Housing and planning

NEIGHBOURHOOD WATCH

A successfully executed neighbourhood plan can help secure housing that works for everyone. Thame and Uppingham have made their plans a success

Thoughts of a neighbourhood plan for Thame emerged as soon as the principle was announced through the Localism Act consultation in 2010.

thame housing2


Success: the majority of Thame’s housing need will be delivered by 2019

The town council believed the future of the town would be best served by a neighbourhood plan, and determined to become a frontrunner in doing so. Thame, following public consultation, decided to spread growth across several sites to minimise impact on any particular area. This approach also allowed for other important objectives to be met, such as screening views of an industrial area from the nearby countryside, and providing much-needed open space.

In the early days, a lack of regulations brought considerable uncertainty about what the plan should contain. Early consultation showed locals were concerned about more than housing numbers. This variety of concerns explains why the plan is so comprehensive. It has 65 policies covering not only housing and employment but also areas such as retail, transport and the built and natural environment.

The neighbourhood plan was adopted just two years after its formal inception. This impressive result was without doubt due to much hard work and the partnership ultimately formed between the district council, the town council and its consultants.


How the plan has worked

In influencing decision making, the plan has been highly successful. Although compliance with the policies within it require a greater initial level of work by developers, which have to produce schemes that meet both the district and the town council policies, it is not a red tape exercise. The policies in our plan are used by district planning officers to steer development towards what the Thame community is likely to find acceptable. Put simply, a development that is compliant with both the Thame and the district plan will ordinarily receive planning permission with little or no local challenge.

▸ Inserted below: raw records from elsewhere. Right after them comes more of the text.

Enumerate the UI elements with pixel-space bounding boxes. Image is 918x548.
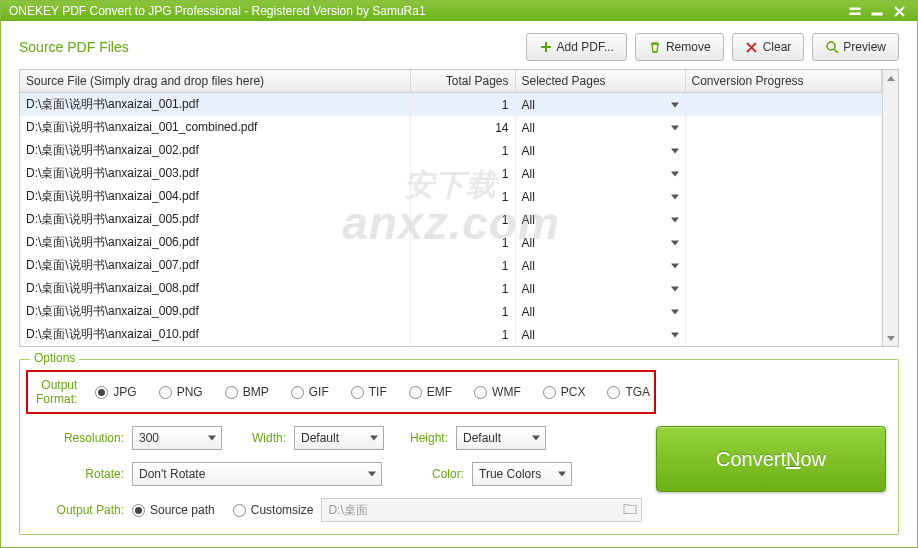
col-selected-pages[interactable]: Selected Pages — [515, 70, 685, 93]
format-radio-pcx[interactable]: PCX — [543, 385, 586, 399]
scrollbar[interactable] — [882, 70, 898, 346]
table-row[interactable]: D:\桌面\说明书\anxaizai_006.pdf1All — [20, 231, 882, 254]
svg-rect-2 — [872, 13, 882, 15]
cell-file: D:\桌面\说明书\anxaizai_004.pdf — [20, 185, 410, 208]
cell-selected[interactable]: All — [515, 139, 685, 162]
table-row[interactable]: D:\桌面\说明书\anxaizai_005.pdf1All — [20, 208, 882, 231]
format-radio-tga[interactable]: TGA — [607, 385, 650, 399]
output-format-highlight: Output Format: JPGPNGBMPGIFTIFEMFWMFPCXT… — [26, 370, 656, 414]
add-pdf-button[interactable]: Add PDF... — [526, 33, 627, 61]
preview-button[interactable]: Preview — [812, 33, 899, 61]
format-radio-emf[interactable]: EMF — [409, 385, 452, 399]
cell-progress — [685, 116, 882, 139]
preview-label: Preview — [843, 40, 886, 54]
table-row[interactable]: D:\桌面\说明书\anxaizai_009.pdf1All — [20, 300, 882, 323]
caret-icon — [671, 125, 679, 130]
caret-icon — [558, 472, 566, 477]
menu-button[interactable] — [845, 2, 865, 20]
table-row[interactable]: D:\桌面\说明书\anxaizai_001.pdf1All — [20, 93, 882, 117]
output-format-label: Output Format: — [36, 378, 85, 406]
caret-icon — [671, 102, 679, 107]
convert-now-button[interactable]: Convert Now — [656, 426, 886, 492]
table-row[interactable]: D:\桌面\说明书\anxaizai_007.pdf1All — [20, 254, 882, 277]
height-combo[interactable]: Default — [456, 426, 546, 450]
cell-progress — [685, 231, 882, 254]
caret-icon — [671, 194, 679, 199]
radio-icon — [351, 386, 364, 399]
radio-icon — [225, 386, 238, 399]
cell-selected[interactable]: All — [515, 208, 685, 231]
add-pdf-label: Add PDF... — [557, 40, 614, 54]
cell-selected[interactable]: All — [515, 116, 685, 139]
cell-selected[interactable]: All — [515, 277, 685, 300]
table-row[interactable]: D:\桌面\说明书\anxaizai_002.pdf1All — [20, 139, 882, 162]
cell-progress — [685, 93, 882, 117]
caret-icon — [671, 263, 679, 268]
source-path-radio[interactable]: Source path — [132, 503, 215, 517]
cell-pages: 1 — [410, 162, 515, 185]
table-row[interactable]: D:\桌面\说明书\anxaizai_004.pdf1All — [20, 185, 882, 208]
radio-icon — [543, 386, 556, 399]
cell-selected[interactable]: All — [515, 162, 685, 185]
remove-button[interactable]: Remove — [635, 33, 724, 61]
cell-pages: 1 — [410, 277, 515, 300]
scroll-track[interactable] — [883, 86, 898, 330]
radio-icon — [159, 386, 172, 399]
color-combo[interactable]: True Colors — [472, 462, 572, 486]
width-label: Width: — [222, 431, 294, 445]
radio-icon — [291, 386, 304, 399]
radio-icon — [233, 504, 246, 517]
app-window: ONEKEY PDF Convert to JPG Professional -… — [0, 0, 918, 548]
format-radio-jpg[interactable]: JPG — [95, 385, 136, 399]
caret-icon — [532, 436, 540, 441]
scroll-up-icon[interactable] — [883, 70, 898, 86]
caret-icon — [671, 240, 679, 245]
col-source-file[interactable]: Source File (Simply drag and drop files … — [20, 70, 410, 93]
col-total-pages[interactable]: Total Pages — [410, 70, 515, 93]
cell-selected[interactable]: All — [515, 231, 685, 254]
caret-icon — [671, 148, 679, 153]
resolution-combo[interactable]: 300 — [132, 426, 222, 450]
format-radio-png[interactable]: PNG — [159, 385, 203, 399]
cell-selected[interactable]: All — [515, 323, 685, 346]
height-label: Height: — [384, 431, 456, 445]
resolution-label: Resolution: — [32, 431, 132, 445]
minimize-button[interactable] — [867, 2, 887, 20]
file-table: Source File (Simply drag and drop files … — [19, 69, 899, 347]
folder-icon[interactable] — [623, 503, 637, 518]
cell-pages: 1 — [410, 139, 515, 162]
caret-icon — [208, 436, 216, 441]
cell-pages: 1 — [410, 208, 515, 231]
scroll-down-icon[interactable] — [883, 330, 898, 346]
col-conversion-progress[interactable]: Conversion Progress — [685, 70, 882, 93]
table-row[interactable]: D:\桌面\说明书\anxaizai_008.pdf1All — [20, 277, 882, 300]
output-path-input[interactable]: D:\桌面 — [321, 498, 642, 522]
cell-selected[interactable]: All — [515, 254, 685, 277]
format-radio-wmf[interactable]: WMF — [474, 385, 521, 399]
clear-button[interactable]: Clear — [732, 33, 805, 61]
format-radio-gif[interactable]: GIF — [291, 385, 329, 399]
format-radio-bmp[interactable]: BMP — [225, 385, 269, 399]
custom-path-radio[interactable]: Customsize — [233, 503, 314, 517]
table-row[interactable]: D:\桌面\说明书\anxaizai_010.pdf1All — [20, 323, 882, 346]
cell-selected[interactable]: All — [515, 185, 685, 208]
rotate-combo[interactable]: Don't Rotate — [132, 462, 382, 486]
radio-icon — [474, 386, 487, 399]
caret-icon — [368, 472, 376, 477]
cell-file: D:\桌面\说明书\anxaizai_010.pdf — [20, 323, 410, 346]
cell-file: D:\桌面\说明书\anxaizai_006.pdf — [20, 231, 410, 254]
table-row[interactable]: D:\桌面\说明书\anxaizai_003.pdf1All — [20, 162, 882, 185]
options-panel: Options Output Format: JPGPNGBMPGIFTIFEM… — [19, 359, 899, 535]
table-row[interactable]: D:\桌面\说明书\anxaizai_001_combined.pdf14All — [20, 116, 882, 139]
cell-file: D:\桌面\说明书\anxaizai_002.pdf — [20, 139, 410, 162]
cell-file: D:\桌面\说明书\anxaizai_007.pdf — [20, 254, 410, 277]
cell-selected[interactable]: All — [515, 93, 685, 117]
close-button[interactable] — [889, 2, 909, 20]
titlebar: ONEKEY PDF Convert to JPG Professional -… — [1, 1, 917, 21]
window-title: ONEKEY PDF Convert to JPG Professional -… — [9, 4, 843, 18]
cell-selected[interactable]: All — [515, 300, 685, 323]
width-combo[interactable]: Default — [294, 426, 384, 450]
cell-progress — [685, 277, 882, 300]
remove-label: Remove — [666, 40, 711, 54]
format-radio-tif[interactable]: TIF — [351, 385, 387, 399]
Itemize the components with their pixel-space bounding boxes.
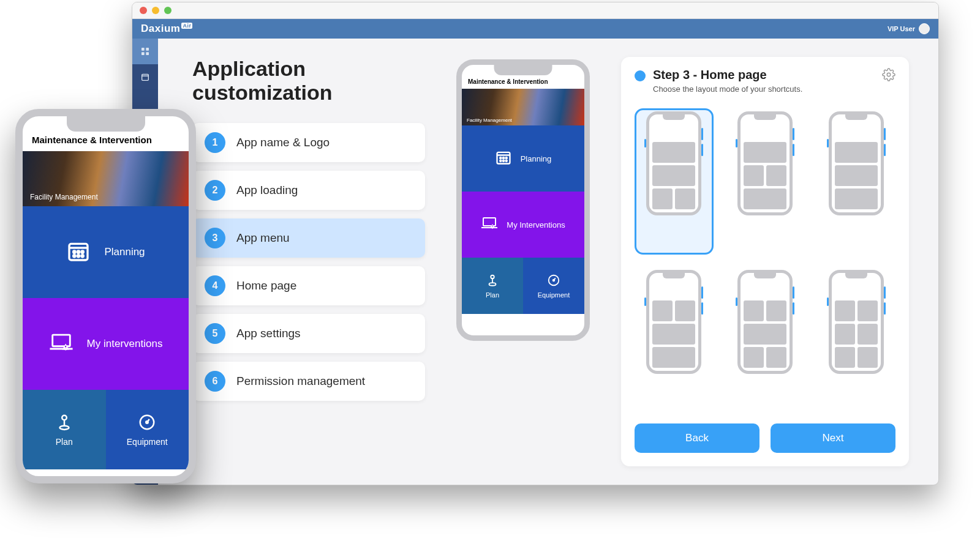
phone-preview: Maintenance & Intervention Facility Mana… [456, 59, 590, 341]
svg-point-8 [500, 157, 501, 159]
nav-grid-icon[interactable] [132, 39, 158, 64]
window-close-icon[interactable] [140, 7, 147, 14]
large-phone-tile-half[interactable]: Plan [23, 390, 106, 469]
step-label: Permission management [236, 375, 365, 388]
window-minimize-icon[interactable] [152, 7, 159, 14]
page-title: Application customization [192, 57, 425, 105]
layout-options-grid [635, 108, 895, 412]
gauge-icon [547, 274, 560, 288]
svg-rect-14 [483, 218, 496, 226]
preview-tile-half[interactable]: Plan [462, 258, 523, 314]
large-phone-mockup: Maintenance & Intervention Facility Mana… [15, 109, 196, 483]
svg-point-12 [503, 160, 504, 162]
svg-rect-4 [142, 74, 149, 80]
svg-point-37 [62, 415, 67, 420]
preview-tile[interactable]: Planning [462, 125, 584, 192]
brand-logo: DaxiumAir [141, 23, 192, 35]
layout-mini-phone-icon [829, 270, 884, 374]
phone-preview-column: Maintenance & Intervention Facility Mana… [450, 57, 597, 466]
preview-tile-label: Equipment [538, 291, 570, 299]
svg-point-27 [74, 251, 75, 253]
nav-calendar-icon[interactable] [132, 64, 158, 90]
pin-icon [486, 274, 499, 288]
calendar-icon [66, 239, 91, 266]
laptop-warn-icon [49, 330, 74, 358]
svg-point-20 [489, 283, 496, 286]
step-label: App name & Logo [236, 136, 330, 149]
large-phone-tile-label: My interventions [87, 338, 163, 350]
window-maximize-icon[interactable] [164, 7, 172, 14]
svg-point-39 [59, 425, 69, 429]
svg-point-42 [146, 421, 149, 423]
user-menu[interactable]: VIP User [888, 23, 930, 34]
large-phone-tile-half[interactable]: Equipment [106, 390, 189, 469]
large-phone-tile-label: Equipment [127, 437, 168, 447]
svg-point-11 [500, 160, 501, 162]
step-number-badge: 4 [205, 275, 225, 296]
step-number-badge: 1 [205, 132, 225, 153]
layout-option-1[interactable] [635, 108, 714, 255]
phone-notch-icon [67, 116, 145, 132]
preview-tile-half[interactable]: Equipment [523, 258, 584, 314]
svg-point-29 [81, 251, 83, 253]
layout-option-3[interactable] [816, 108, 895, 255]
step-card-2[interactable]: 2App loading [192, 171, 425, 210]
svg-rect-0 [141, 48, 145, 51]
step-label: App menu [236, 231, 290, 245]
gauge-icon [138, 413, 156, 433]
next-button[interactable]: Next [771, 423, 895, 453]
layout-option-4[interactable] [635, 267, 714, 413]
gear-icon[interactable] [882, 68, 895, 84]
avatar-icon [919, 23, 930, 34]
svg-point-10 [505, 157, 507, 159]
step-card-5[interactable]: 5App settings [192, 314, 425, 353]
svg-rect-2 [141, 52, 145, 55]
back-button[interactable]: Back [635, 423, 760, 453]
layout-mini-phone-icon [646, 111, 701, 215]
svg-point-18 [491, 275, 494, 278]
svg-point-23 [553, 279, 555, 281]
preview-tile[interactable]: My Interventions [462, 192, 584, 258]
step-label: App loading [236, 184, 298, 197]
preview-banner-label: Facility Management [467, 117, 512, 123]
layout-option-2[interactable] [726, 108, 805, 255]
step-card-4[interactable]: 4Home page [192, 266, 425, 305]
large-phone-tile[interactable]: My interventions [23, 298, 189, 390]
wizard-step-bullet-icon [635, 70, 646, 81]
step-number-badge: 5 [205, 323, 225, 344]
preview-tile-label: Planning [521, 154, 552, 163]
preview-tile-label: Plan [486, 291, 499, 299]
laptop-warn-icon [481, 215, 498, 234]
large-phone-tile[interactable]: Planning [23, 206, 189, 298]
step-card-6[interactable]: 6Permission management [192, 362, 425, 401]
layout-mini-phone-icon [646, 270, 701, 374]
step-card-1[interactable]: 1App name & Logo [192, 123, 425, 162]
step-label: App settings [236, 327, 301, 340]
app-window: DaxiumAir VIP User Application customiza… [132, 2, 939, 485]
svg-point-17 [492, 227, 493, 228]
svg-point-9 [503, 157, 504, 159]
app-topbar: DaxiumAir VIP User [132, 19, 938, 39]
preview-banner: Facility Management [462, 89, 584, 125]
svg-point-31 [78, 255, 80, 256]
layout-option-6[interactable] [816, 267, 895, 413]
wizard-title: Step 3 - Home page [653, 68, 802, 82]
svg-rect-1 [146, 48, 149, 51]
large-phone-tile-label: Planning [104, 246, 145, 258]
layout-mini-phone-icon [829, 111, 884, 215]
layout-mini-phone-icon [737, 111, 793, 215]
phone-notch-icon [494, 64, 552, 75]
step-label: Home page [236, 279, 296, 293]
step-number-badge: 6 [205, 371, 225, 392]
step-number-badge: 3 [205, 228, 225, 248]
layout-option-5[interactable] [726, 267, 805, 413]
svg-point-24 [887, 73, 891, 76]
wizard-subtitle: Choose the layout mode of your shortcuts… [653, 84, 802, 94]
large-phone-tile-label: Plan [56, 437, 73, 447]
main-content: Application customization 1App name & Lo… [158, 39, 938, 485]
step-card-3[interactable]: 3App menu [192, 218, 425, 258]
window-titlebar [132, 2, 938, 19]
large-phone-banner: Facility Management [23, 151, 189, 206]
svg-point-28 [78, 251, 80, 253]
pin-icon [55, 413, 74, 433]
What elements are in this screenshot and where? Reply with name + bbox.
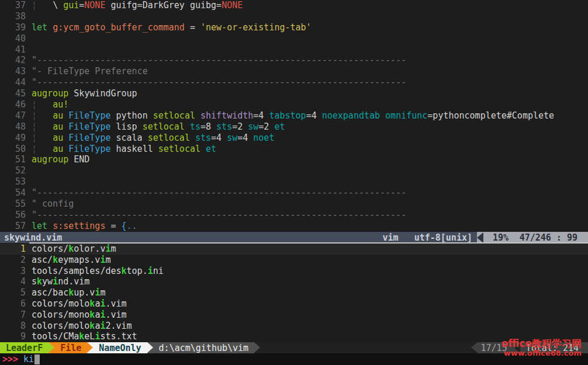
- leaderf-category-segment: File: [54, 342, 87, 353]
- chevron-left-icon: [477, 232, 483, 243]
- line-number: 57: [0, 221, 26, 232]
- file-name: tools/CMakeLists.txt: [32, 331, 137, 342]
- file-row[interactable]: 2asc/keymaps.vim: [0, 255, 588, 266]
- file-name: asc/keymaps.vim: [32, 255, 110, 266]
- line-number: 39: [0, 22, 26, 33]
- cursorline-strip: [29, 242, 588, 244]
- file-name: tools/samples/desktop.ini: [32, 266, 164, 277]
- leaderf-matchmode-segment: NameOnly: [93, 342, 147, 353]
- result-number: 9: [0, 331, 26, 342]
- powerline-arrow-icon: [147, 342, 153, 353]
- code-text: augroup END: [32, 154, 89, 165]
- code-line[interactable]: 49¦ au FileType scala setlocal sts=4 sw=…: [0, 133, 588, 144]
- watermark-title: office教程学习网: [501, 338, 582, 350]
- line-number: 53: [0, 176, 26, 187]
- search-query[interactable]: ki: [23, 354, 34, 364]
- line-number: 42: [0, 55, 26, 66]
- watermark-url: www.office68.com: [501, 349, 582, 358]
- leaderf-label: LeaderF: [6, 343, 43, 353]
- file-row[interactable]: 4skywind.vim: [0, 276, 588, 287]
- code-line[interactable]: 46¦ au!: [0, 99, 588, 110]
- line-number: 48: [0, 121, 26, 133]
- code-line[interactable]: 37¦ \ gui=NONE guifg=DarkGrey guibg=NONE: [0, 0, 588, 11]
- scroll-percent: 19%: [493, 232, 509, 243]
- code-line[interactable]: 51augroup END: [0, 154, 588, 165]
- file-row[interactable]: 9tools/CMakeLists.txt: [0, 331, 588, 342]
- line-number: 38: [0, 11, 26, 22]
- code-line[interactable]: 48¦ au FileType lisp setlocal ts=8 sts=2…: [0, 121, 588, 133]
- code-line[interactable]: 54"-------------------------------------…: [0, 187, 588, 199]
- line-number: 50: [0, 144, 26, 155]
- code-text: " config: [32, 199, 74, 210]
- statusline-ruler: 19% 47/246 : 99: [477, 232, 588, 243]
- file-name: colors/molokai.vim: [32, 298, 127, 310]
- result-number: 5: [0, 287, 26, 298]
- line-number: 55: [0, 199, 26, 210]
- file-name: skywind.vim: [32, 276, 89, 287]
- code-line[interactable]: 45augroup SkywindGroup: [0, 88, 588, 99]
- file-row[interactable]: 3tools/samples/desktop.ini: [0, 266, 588, 277]
- code-text: ¦ au FileType python setlocal shiftwidth…: [32, 110, 554, 121]
- file-row[interactable]: 1colors/kolor.vim: [0, 244, 588, 255]
- code-text: "---------------------------------------…: [32, 210, 406, 221]
- result-number: 1: [0, 244, 26, 255]
- powerline-arrow-icon: [254, 342, 260, 353]
- code-line[interactable]: 47¦ au FileType python setlocal shiftwid…: [0, 110, 588, 121]
- code-line[interactable]: 52: [0, 165, 588, 176]
- code-text: augroup SkywindGroup: [32, 88, 137, 99]
- code-text: "- FileType Preference: [32, 66, 148, 77]
- line-number: 43: [0, 66, 26, 77]
- code-line[interactable]: 40: [0, 33, 588, 44]
- code-line[interactable]: 57let s:settings = {..: [0, 221, 588, 232]
- code-text: "---------------------------------------…: [32, 77, 406, 88]
- code-line[interactable]: 39let g:ycm_goto_buffer_command = 'new-o…: [0, 22, 588, 33]
- file-row[interactable]: 5asc/backup.vim: [0, 287, 588, 298]
- code-line[interactable]: 38: [0, 11, 588, 22]
- code-line[interactable]: 53: [0, 176, 588, 187]
- leaderf-mode-segment: LeaderF: [0, 342, 49, 353]
- code-text: ¦ au!: [32, 99, 68, 110]
- code-line[interactable]: 43"- FileType Preference: [0, 66, 588, 77]
- line-number: 54: [0, 187, 26, 199]
- leaderf-input-line[interactable]: >>> ki: [0, 353, 588, 365]
- code-text: ¦ au FileType haskell setlocal et: [32, 144, 216, 155]
- text-cursor: [34, 354, 40, 364]
- result-number: 3: [0, 266, 26, 277]
- vim-statusline: skywind.vim vim utf-8[unix] 19% 47/246 :…: [0, 232, 588, 243]
- line-number: 46: [0, 99, 26, 110]
- statusline-encoding: utf-8[unix]: [414, 232, 472, 243]
- code-line[interactable]: 55" config: [0, 199, 588, 210]
- code-line[interactable]: 50¦ au FileType haskell setlocal et: [0, 144, 588, 155]
- code-text: "---------------------------------------…: [32, 187, 406, 199]
- result-number: 8: [0, 321, 26, 332]
- code-text: ¦ au FileType lisp setlocal ts=8 sts=2 s…: [32, 121, 285, 133]
- file-row[interactable]: 6colors/molokai.vim: [0, 298, 588, 310]
- code-area[interactable]: 37¦ \ gui=NONE guifg=DarkGrey guibg=NONE…: [0, 0, 588, 232]
- code-line[interactable]: 44"-------------------------------------…: [0, 77, 588, 88]
- file-name: colors/monokai.vim: [32, 310, 127, 321]
- file-name: colors/kolor.vim: [32, 244, 116, 255]
- result-number: 4: [0, 276, 26, 287]
- code-text: "---------------------------------------…: [32, 55, 406, 66]
- code-text: ¦ \ gui=NONE guifg=DarkGrey guibg=NONE: [32, 0, 243, 11]
- watermark: office教程学习网 www.office68.com: [501, 338, 582, 358]
- leaderf-cwd-label: d:\acm\github\vim: [159, 343, 249, 353]
- code-text: ¦ au FileType scala setlocal sts=4 sw=4 …: [32, 133, 274, 144]
- result-number: 2: [0, 255, 26, 266]
- cursor-position: 47/246 : 99: [520, 232, 577, 243]
- file-row[interactable]: 7colors/monokai.vim: [0, 310, 588, 321]
- leaderf-file-list: 1colors/kolor.vim2asc/keymaps.vim3tools/…: [0, 244, 588, 342]
- leaderf-cwd-segment: d:\acm\github\vim: [153, 342, 255, 353]
- line-number: 56: [0, 210, 26, 221]
- line-number: 45: [0, 88, 26, 99]
- code-line[interactable]: 56"-------------------------------------…: [0, 210, 588, 221]
- statusline-filetype: vim: [383, 232, 399, 243]
- chevron-left-icon: [471, 342, 478, 353]
- file-row[interactable]: 8colors/molokai2.vim: [0, 321, 588, 332]
- line-number: 41: [0, 44, 26, 55]
- code-line[interactable]: 41: [0, 44, 588, 55]
- code-line[interactable]: 42"-------------------------------------…: [0, 55, 588, 66]
- prompt-icon: >>>: [2, 354, 18, 364]
- file-name: colors/molokai2.vim: [32, 321, 132, 332]
- code-text: let g:ycm_goto_buffer_command = 'new-or-…: [32, 22, 312, 33]
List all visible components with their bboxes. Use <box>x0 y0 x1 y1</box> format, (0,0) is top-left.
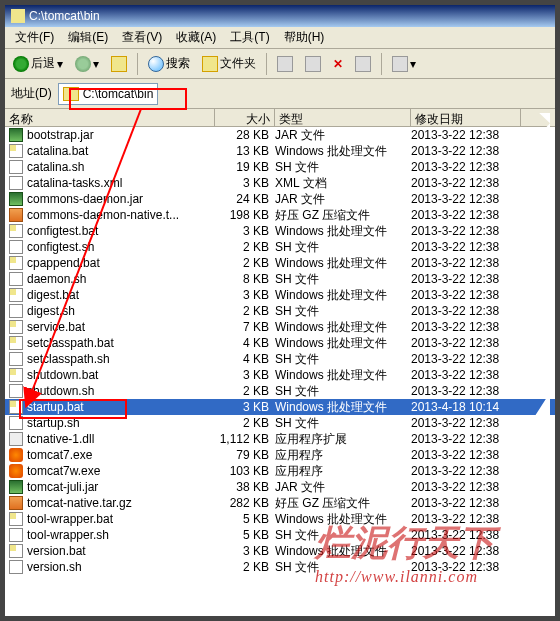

The plan’s identification of the key considerations and policy requirements for each of the housing allocation sites informed the developers’ master plans. Four of these large sites are now under construction and the majority of Thame’s housing need will be delivered by 2019, just six years into a 15-year plan.

What is notable is that rather than slowing housing development, as was suggested, the splitting of Thame’s new housing across several sites has prompted progress. Other successes include the delivery of three hectares of employment land, more jobs and some of the promised open space. Thame itself, by some measures, is doing very well; there has not, for example, been a vacant shop unit in the town for at least a year.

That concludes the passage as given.